そのうちの一人がタイトルの森永卓郎氏である。

あんまり詳しく知らないし、本とかも読んだことないのだが、この人ってどうなの。

ちょっとこれを見てほしい。
原油バブルは近いうちに必ず崩壊する / SAFETY JAPAN [森永 卓郎氏] / 日経BP社
タイトルのとおり、原油バブルは近いうちに崩壊するだろうという趣旨の彼のレポートというか記事というかである。


その論旨たるや惨憺たるものに思え、即ち、原油バブルが崩壊するのは「崩壊しなかったバブルは過去ないから」であって、

わたしは、近い将来、原油価格が劇的に暴落する事態が起きると考えている。なぜなら、石油価格を高騰させた最大の要因は投機だからだ。投機にもとづく価格上昇、すなわちバブルは必ずはじけるのである。

原油の値上がりをバブルだと断定する根拠は、「製造原価と比して著しく値上がりしているから」だそうだ。

原油の製造原価は、1バーレル=3ドルといわれている。昨年初めの価格である50ドルで売ったとしても、47ドルものもうけが出る。それが150ドル近くにまで暴騰したのだから、これはバブルとしか言いようがない。

そして、はっきり言ってこの2つのことしか書いてない。


これでいいのか?(反語)


そもそも、近代経済における価格決定のメカニズムとして、製造原価を持ち出す人を私はあまり知らない。基本は需給である。

例えばこの考察は非常に興味深い。
石油価格の上昇を考える−溜池通信
石油の有限性、及び政治性に着目し、需要曲線及び供給曲線がそれぞれ直線ではない可能性を示唆している。それぞれが曲線であれば接点も複数になりえるから、価格の均衡点も複数になり得るというひとつの可能性である。

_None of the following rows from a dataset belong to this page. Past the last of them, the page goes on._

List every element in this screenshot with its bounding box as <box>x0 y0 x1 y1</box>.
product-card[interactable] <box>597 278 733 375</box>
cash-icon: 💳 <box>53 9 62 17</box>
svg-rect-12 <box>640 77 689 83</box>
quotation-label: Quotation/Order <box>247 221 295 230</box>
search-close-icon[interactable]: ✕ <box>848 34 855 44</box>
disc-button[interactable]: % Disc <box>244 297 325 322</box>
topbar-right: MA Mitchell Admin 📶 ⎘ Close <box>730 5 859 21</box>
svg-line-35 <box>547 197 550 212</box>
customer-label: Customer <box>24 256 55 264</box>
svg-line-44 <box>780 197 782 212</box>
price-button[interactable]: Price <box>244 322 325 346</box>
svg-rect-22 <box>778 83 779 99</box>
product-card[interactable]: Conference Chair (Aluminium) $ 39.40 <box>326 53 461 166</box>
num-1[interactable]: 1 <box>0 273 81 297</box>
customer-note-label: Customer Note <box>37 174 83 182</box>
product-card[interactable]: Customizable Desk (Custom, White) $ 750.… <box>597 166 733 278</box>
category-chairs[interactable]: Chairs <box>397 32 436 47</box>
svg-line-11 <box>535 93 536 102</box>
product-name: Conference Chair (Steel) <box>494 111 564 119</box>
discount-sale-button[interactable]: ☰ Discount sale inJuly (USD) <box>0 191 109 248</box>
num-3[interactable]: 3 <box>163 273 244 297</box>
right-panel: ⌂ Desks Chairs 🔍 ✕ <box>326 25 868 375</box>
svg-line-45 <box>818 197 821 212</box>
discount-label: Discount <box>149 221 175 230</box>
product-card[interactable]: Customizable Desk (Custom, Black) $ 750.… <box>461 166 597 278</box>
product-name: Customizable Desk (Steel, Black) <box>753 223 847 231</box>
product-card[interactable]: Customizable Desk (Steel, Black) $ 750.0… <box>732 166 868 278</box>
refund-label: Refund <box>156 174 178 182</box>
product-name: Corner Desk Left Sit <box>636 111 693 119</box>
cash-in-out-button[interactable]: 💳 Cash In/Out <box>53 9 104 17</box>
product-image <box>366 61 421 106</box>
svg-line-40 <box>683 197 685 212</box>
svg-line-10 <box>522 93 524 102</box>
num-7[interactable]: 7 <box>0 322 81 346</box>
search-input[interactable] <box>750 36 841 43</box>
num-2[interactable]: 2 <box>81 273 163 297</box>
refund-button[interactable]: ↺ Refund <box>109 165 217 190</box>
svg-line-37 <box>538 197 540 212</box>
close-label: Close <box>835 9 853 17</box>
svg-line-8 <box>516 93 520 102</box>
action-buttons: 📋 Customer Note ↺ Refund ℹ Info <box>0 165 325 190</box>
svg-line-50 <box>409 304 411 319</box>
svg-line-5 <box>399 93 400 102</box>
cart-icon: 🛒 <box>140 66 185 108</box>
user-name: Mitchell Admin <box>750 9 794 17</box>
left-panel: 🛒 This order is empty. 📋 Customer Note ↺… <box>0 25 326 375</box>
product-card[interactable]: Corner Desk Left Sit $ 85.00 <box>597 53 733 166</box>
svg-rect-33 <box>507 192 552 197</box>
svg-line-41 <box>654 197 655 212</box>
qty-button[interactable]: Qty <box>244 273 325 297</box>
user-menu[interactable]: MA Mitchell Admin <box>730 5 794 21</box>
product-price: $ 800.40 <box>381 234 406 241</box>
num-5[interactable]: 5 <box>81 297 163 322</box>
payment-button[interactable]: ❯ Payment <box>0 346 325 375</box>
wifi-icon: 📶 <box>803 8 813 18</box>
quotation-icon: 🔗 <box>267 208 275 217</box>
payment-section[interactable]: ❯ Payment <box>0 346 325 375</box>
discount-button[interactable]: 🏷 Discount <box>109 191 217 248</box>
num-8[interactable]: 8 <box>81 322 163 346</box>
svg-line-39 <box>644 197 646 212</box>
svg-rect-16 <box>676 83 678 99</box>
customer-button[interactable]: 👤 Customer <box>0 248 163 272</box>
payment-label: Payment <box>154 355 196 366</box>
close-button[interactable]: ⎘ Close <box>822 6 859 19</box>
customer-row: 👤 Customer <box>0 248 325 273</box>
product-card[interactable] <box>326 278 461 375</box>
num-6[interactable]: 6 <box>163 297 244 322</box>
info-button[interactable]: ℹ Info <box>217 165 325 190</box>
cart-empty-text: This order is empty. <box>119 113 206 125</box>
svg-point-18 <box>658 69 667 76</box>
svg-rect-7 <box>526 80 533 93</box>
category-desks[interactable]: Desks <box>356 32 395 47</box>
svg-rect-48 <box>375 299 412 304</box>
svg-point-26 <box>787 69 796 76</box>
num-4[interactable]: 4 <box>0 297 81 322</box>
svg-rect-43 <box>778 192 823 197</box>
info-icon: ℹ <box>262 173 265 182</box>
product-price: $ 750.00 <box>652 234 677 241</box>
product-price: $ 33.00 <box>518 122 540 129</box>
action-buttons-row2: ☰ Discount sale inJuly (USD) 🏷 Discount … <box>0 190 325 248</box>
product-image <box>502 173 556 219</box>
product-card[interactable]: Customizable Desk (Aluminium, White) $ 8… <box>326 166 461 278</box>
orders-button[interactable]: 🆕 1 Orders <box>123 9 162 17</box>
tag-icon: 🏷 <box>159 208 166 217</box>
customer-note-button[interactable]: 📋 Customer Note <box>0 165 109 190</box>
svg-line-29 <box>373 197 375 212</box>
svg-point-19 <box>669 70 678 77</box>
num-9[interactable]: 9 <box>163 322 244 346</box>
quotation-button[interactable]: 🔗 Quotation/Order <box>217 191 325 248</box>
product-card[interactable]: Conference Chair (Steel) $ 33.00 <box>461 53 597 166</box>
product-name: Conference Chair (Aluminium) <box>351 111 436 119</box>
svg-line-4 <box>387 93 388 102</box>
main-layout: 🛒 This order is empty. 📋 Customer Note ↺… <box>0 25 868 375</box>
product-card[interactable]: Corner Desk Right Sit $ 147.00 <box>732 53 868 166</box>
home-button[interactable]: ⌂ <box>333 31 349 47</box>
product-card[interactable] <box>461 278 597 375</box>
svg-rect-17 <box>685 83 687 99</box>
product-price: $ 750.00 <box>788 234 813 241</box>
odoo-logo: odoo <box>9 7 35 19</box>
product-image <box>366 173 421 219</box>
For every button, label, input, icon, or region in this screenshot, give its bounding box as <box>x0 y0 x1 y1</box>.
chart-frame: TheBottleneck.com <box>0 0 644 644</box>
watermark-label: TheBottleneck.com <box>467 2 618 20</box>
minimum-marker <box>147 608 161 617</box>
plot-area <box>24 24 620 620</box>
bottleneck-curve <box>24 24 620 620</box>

こういった考察を示してこその経済アナリストなりエコノミストなりだと思うのだが。


また、「投機的な原油の値上がり」という考え方自体なんとも言えない香ばしさがある。これって単にドル(をはじめとする通貨の価値)の下落じゃないの?その証拠に金などのインフレ耐性の強い商品も原油と同程度に値上がりしており、金で測った場合の原油価値は別に大して変わってないわけで。投機マネーがどうのこうのっていうのもまあなくはないのだろうが、要は世界的なインフレなわけで。
石油の価格は実は上がっていない? - GIGAZINE
こんなこと常識だと思うんですけど。


大体はじけたものを事後的にバブルと名づけるわけであって、弾けたことのないバブルがないって言う理屈はトートロジーである。そんなことを大声で言われてはこっちが赤面してしまう。


そもそも、随分下落が進んだこの状況(もうすでにピークから2割以上下げてる)になってからこんなことを言い出す姿勢もなんだかあざといような気がする。もしや明日にでも、さも急落を言い当てたような顔をするのだろうか。


amazonで見てみると、
新版 年収300万円時代を生き抜く経済学 (知恵の森文庫)
など、低所得者向けのような本が代表的なようだ。
低所得者に迎合するあまり、そのワイドショー的感覚にあわせて極端に議論を単純化させすぎて、わけがわからなくなってしまったのだろうか。
果たしてこれが守るものができた人の弱さというやつなのか。


もしここをご本人様がご覧になっていたら(絶対ない)、是非一度ご反論を頂戴したいものである。いや素直な意味で。

ということで一縷の望みを持ってトラックバックを送ってみたい。